Author Susane Leguizamon of Tulane University in New Orleans told Bloomberg:
“The perception that there is prejudice against gay and lesbians by conservative groups is strong enough to be picked up in market prices.”
How does this work? In a 2010 study by Richard Florida, director of the Martin Prosperity Institute at the University of Toronto, and Charlotta Mellander of Jonkoping International Business School in Jonkoping, Sweden found that it is an enhancement to cultural amenities and housing stock and an increase in the vibrancy of neighborhoods which an influx of gay couples brings — an ‘aesthetic amenity premium’ and a ‘tolerance or open culture premium,’ according to that study.

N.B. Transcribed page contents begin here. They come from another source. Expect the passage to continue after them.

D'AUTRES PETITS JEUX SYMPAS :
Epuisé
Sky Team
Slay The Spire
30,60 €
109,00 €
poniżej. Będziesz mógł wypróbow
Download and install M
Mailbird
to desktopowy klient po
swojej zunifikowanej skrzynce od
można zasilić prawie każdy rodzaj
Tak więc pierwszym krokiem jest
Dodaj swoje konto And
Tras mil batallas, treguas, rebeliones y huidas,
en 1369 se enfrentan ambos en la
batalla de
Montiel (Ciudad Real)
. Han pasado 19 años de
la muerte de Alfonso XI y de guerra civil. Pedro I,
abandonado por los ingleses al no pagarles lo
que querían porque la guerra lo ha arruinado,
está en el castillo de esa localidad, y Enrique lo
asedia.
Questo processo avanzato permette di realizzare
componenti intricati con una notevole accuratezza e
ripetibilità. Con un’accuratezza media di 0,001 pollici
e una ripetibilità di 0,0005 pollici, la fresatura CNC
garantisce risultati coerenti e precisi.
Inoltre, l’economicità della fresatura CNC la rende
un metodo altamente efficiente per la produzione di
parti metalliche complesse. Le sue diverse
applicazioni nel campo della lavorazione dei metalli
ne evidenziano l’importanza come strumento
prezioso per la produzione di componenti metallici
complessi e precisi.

“This tolerance or open culture premium acts on the demand side by making local resources more productive and efficient operating through four key mechanisms. First, locations of bohemian and gay populations reflect low barriers to entry for human capital .. Second, larger bohemian and gay populations signal underlying mechanisms that increase the efficiency of knowledge spillovers and human capital externalities [a] primary engine of economic growth .. Third, artistic and gay populations reflect regional values that are open-minded, meritocratic, tolerant of risk, and oriented to self-expression.”
The 2010 census showed a 40% jump in the numbers of same-sex households, with significant increases in perhaps surprising places like Salt Lake City and St. Louis.

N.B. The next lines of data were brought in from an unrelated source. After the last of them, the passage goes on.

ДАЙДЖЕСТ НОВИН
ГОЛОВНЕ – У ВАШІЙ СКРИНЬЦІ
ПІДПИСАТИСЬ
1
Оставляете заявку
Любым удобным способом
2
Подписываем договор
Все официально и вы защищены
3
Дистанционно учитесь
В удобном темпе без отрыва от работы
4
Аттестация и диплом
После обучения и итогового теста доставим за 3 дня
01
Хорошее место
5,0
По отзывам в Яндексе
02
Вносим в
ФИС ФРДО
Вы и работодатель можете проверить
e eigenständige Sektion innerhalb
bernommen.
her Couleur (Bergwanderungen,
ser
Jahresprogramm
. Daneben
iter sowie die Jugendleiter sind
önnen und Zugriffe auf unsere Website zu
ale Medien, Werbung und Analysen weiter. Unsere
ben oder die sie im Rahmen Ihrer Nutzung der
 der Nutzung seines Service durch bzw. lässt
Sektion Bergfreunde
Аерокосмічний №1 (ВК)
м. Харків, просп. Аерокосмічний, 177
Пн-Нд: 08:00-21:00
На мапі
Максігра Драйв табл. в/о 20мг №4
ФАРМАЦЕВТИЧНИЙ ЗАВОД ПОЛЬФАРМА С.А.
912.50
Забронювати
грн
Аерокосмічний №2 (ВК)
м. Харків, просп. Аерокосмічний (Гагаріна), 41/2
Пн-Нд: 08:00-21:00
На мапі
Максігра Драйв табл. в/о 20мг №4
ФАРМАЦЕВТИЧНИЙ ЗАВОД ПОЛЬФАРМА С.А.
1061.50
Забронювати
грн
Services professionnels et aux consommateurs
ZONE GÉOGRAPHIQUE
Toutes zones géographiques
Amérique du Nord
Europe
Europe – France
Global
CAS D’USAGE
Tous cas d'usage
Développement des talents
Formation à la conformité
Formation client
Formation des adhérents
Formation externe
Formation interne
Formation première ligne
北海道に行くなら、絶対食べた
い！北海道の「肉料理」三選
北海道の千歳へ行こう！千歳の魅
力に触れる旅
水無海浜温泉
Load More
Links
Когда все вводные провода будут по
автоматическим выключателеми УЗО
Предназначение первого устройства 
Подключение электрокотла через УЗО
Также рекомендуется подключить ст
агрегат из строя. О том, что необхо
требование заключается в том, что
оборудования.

“Much of the increase is due to an increased willingness to report as opposed to Utah suddenly getting a surge of same-sex couples willing to move there, or that suddenly the [lesbian, gay and bisexual] population coupled at an increased rate,” Gary Gates, a demographer at the University of California-Los Angeles Williams Institute told the Salt Lake Tribune. Gates has noticed similar surges in other conservative states, including Arizona (70 percent), Montana (88 percent) and Oklahoma (70 percent).
The District of Columbia had the highest percentage of same-sex households according to the census, followed by Vermont, Maine, New Hampshire, Rhode Island, Massachusetts, New York, Connecticut, Maryland and California.